→ **Try it**
The response should be the complete listing below, unchanged.
######
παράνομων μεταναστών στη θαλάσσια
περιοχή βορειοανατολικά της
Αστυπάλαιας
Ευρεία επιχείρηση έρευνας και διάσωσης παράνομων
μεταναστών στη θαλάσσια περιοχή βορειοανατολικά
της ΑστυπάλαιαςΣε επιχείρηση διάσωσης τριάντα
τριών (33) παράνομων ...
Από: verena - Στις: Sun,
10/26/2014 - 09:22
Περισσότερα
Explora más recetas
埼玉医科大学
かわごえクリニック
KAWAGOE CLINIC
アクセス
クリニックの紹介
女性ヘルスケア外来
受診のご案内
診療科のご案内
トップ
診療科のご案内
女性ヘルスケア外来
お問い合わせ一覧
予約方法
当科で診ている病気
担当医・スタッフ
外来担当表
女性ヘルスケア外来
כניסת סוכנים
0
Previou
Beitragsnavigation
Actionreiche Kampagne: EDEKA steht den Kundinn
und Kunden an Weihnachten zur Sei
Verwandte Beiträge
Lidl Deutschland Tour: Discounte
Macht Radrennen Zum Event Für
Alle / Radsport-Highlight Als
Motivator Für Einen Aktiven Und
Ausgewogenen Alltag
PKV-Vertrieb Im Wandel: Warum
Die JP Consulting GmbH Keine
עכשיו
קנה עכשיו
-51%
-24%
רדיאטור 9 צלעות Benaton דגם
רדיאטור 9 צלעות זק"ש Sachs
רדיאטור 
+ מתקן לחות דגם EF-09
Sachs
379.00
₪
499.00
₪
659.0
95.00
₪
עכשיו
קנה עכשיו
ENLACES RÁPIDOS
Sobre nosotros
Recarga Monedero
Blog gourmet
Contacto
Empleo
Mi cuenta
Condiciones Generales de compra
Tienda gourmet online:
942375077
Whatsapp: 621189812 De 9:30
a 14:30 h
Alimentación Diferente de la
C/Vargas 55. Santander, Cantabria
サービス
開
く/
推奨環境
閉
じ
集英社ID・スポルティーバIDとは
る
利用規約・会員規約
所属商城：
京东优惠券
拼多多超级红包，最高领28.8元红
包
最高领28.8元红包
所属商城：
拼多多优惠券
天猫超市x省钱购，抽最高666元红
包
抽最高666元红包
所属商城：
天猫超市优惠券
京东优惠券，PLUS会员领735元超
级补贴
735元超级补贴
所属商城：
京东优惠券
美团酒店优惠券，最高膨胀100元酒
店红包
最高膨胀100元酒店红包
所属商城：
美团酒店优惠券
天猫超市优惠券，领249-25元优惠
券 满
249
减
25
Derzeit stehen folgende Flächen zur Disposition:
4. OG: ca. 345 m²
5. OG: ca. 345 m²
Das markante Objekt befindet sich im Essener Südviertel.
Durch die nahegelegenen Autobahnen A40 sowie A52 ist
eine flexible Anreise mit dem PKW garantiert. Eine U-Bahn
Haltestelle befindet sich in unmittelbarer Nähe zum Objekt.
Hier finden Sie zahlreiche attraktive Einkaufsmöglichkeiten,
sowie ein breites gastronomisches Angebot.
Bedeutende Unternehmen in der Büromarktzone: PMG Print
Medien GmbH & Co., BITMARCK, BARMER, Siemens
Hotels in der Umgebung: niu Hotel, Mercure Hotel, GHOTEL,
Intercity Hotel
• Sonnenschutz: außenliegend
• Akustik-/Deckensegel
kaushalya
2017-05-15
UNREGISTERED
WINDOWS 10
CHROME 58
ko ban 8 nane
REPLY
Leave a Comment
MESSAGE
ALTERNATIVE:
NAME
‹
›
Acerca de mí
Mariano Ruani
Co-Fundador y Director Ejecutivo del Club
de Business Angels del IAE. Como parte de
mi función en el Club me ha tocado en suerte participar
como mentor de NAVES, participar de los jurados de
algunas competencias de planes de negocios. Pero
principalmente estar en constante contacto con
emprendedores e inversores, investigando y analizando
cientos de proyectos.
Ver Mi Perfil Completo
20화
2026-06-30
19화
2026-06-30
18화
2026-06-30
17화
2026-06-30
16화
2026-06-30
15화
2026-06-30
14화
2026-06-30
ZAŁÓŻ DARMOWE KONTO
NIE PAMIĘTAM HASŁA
######
→ **Your response**
παράνομων μεταναστών στη θαλάσσια
περιοχή βορειοανατολικά της
Αστυπάλαιας
Ευρεία επιχείρηση έρευνας και διάσωσης παράνομων
μεταναστών στη θαλάσσια περιοχή βορειοανατολικά
της ΑστυπάλαιαςΣε επιχείρηση διάσωσης τριάντα
τριών (33) παράνομων ...
Από: verena - Στις: Sun,
10/26/2014 - 09:22
Περισσότερα
Explora más recetas
埼玉医科大学
かわごえクリニック
KAWAGOE CLINIC
アクセス
クリニックの紹介
女性ヘルスケア外来
受診のご案内
診療科のご案内
トップ
診療科のご案内
女性ヘルスケア外来
お問い合わせ一覧
予約方法
当科で診ている病気
担当医・スタッフ
外来担当表
女性ヘルスケア外来
כניסת סוכנים
0
Previou
Beitragsnavigation
Actionreiche Kampagne: EDEKA steht den Kundinn
und Kunden an Weihnachten zur Sei
Verwandte Beiträge
Lidl Deutschland Tour: Discounte
Macht Radrennen Zum Event Für
Alle / Radsport-Highlight Als
Motivator Für Einen Aktiven Und
Ausgewogenen Alltag
PKV-Vertrieb Im Wandel: Warum
Die JP Consulting GmbH Keine
עכשיו
קנה עכשיו
-51%
-24%
רדיאטור 9 צלעות Benaton דגם
רדיאטור 9 צלעות זק"ש Sachs
רדיאטור 
+ מתקן לחות דגם EF-09
Sachs
379.00
₪
499.00
₪
659.0
95.00
₪
עכשיו
קנה עכשיו
ENLACES RÁPIDOS
Sobre nosotros
Recarga Monedero
Blog gourmet
Contacto
Empleo
Mi cuenta
Condiciones Generales de compra
Tienda gourmet online:
942375077
Whatsapp: 621189812 De 9:30
a 14:30 h
Alimentación Diferente de la
C/Vargas 55. Santander, Cantabria
サービス
開
く/
推奨環境
閉
じ
集英社ID・スポルティーバIDとは
る
利用規約・会員規約
所属商城：
京东优惠券
拼多多超级红包，最高领28.8元红
包
最高领28.8元红包
所属商城：
拼多多优惠券
天猫超市x省钱购，抽最高666元红
包
抽最高666元红包
所属商城：
天猫超市优惠券
京东优惠券，PLUS会员领735元超
级补贴
735元超级补贴
所属商城：
京东优惠券
美团酒店优惠券，最高膨胀100元酒
店红包
最高膨胀100元酒店红包
所属商城：
美团酒店优惠券
天猫超市优惠券，领249-25元优惠
券 满
249
减
25
Derzeit stehen folgende Flächen zur Disposition:
4. OG: ca. 345 m²
5. OG: ca. 345 m²
Das markante Objekt befindet sich im Essener Südviertel.
Durch die nahegelegenen Autobahnen A40 sowie A52 ist
eine flexible Anreise mit dem PKW garantiert. Eine U-Bahn
Haltestelle befindet sich in unmittelbarer Nähe zum Objekt.
Hier finden Sie zahlreiche attraktive Einkaufsmöglichkeiten,
sowie ein breites gastronomisches Angebot.
Bedeutende Unternehmen in der Büromarktzone: PMG Print
Medien GmbH & Co., BITMARCK, BARMER, Siemens
Hotels in der Umgebung: niu Hotel, Mercure Hotel, GHOTEL,
Intercity Hotel
• Sonnenschutz: außenliegend
• Akustik-/Deckensegel
kaushalya
2017-05-15
UNREGISTERED
WINDOWS 10
CHROME 58
ko ban 8 nane
REPLY
Leave a Comment
MESSAGE
ALTERNATIVE:
NAME
‹
›
Acerca de mí
Mariano Ruani
Co-Fundador y Director Ejecutivo del Club
de Business Angels del IAE. Como parte de
mi función en el Club me ha tocado en suerte participar
como mentor de NAVES, participar de los jurados de
algunas competencias de planes de negocios. Pero
principalmente estar en constante contacto con
emprendedores e inversores, investigando y analizando
cientos de proyectos.
Ver Mi Perfil Completo
20화
2026-06-30
19화
2026-06-30
18화
2026-06-30
17화
2026-06-30
16화
2026-06-30
15화
2026-06-30
14화
2026-06-30
ZAŁÓŻ DARMOWE KONTO
NIE PAMIĘTAM HASŁA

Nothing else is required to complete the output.